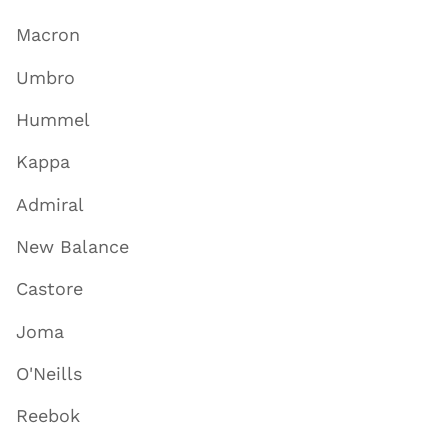
Macron
Umbro
Hummel
Kappa
Admiral
New Balance
Castore
Joma
O'Neills
Reebok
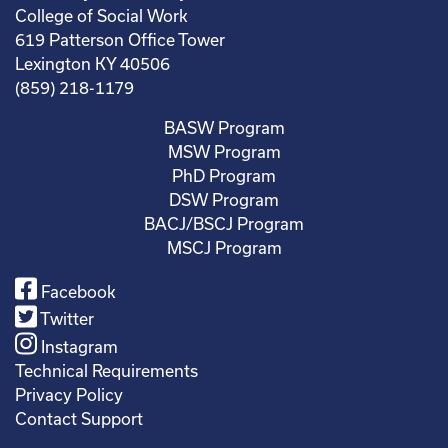
College of Social Work
619 Patterson Office Tower
Lexington KY 40506
(859) 218-1179
BASW Program
MSW Program
PhD Program
DSW Program
BACJ/BSCJ Program
MSCJ Program
Facebook
Twitter
Instagram
Technical Requirements
Privacy Policy
Contact Support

To do ▸
What the answer needs is every line from the one containing "New Balance" through the final line of the data above, copied exactly, without pictures.

Completed exercise ▸
New Balance
Castore
Joma
O'Neills
Reebok
College of Social Work
619 Patterson Office Tower
Lexington KY 40506
(859) 218-1179
BASW Program
MSW Program
PhD Program
DSW Program
BACJ/BSCJ Program
MSCJ Program
Facebook
Twitter
Instagram
Technical Requirements
Privacy Policy
Contact Support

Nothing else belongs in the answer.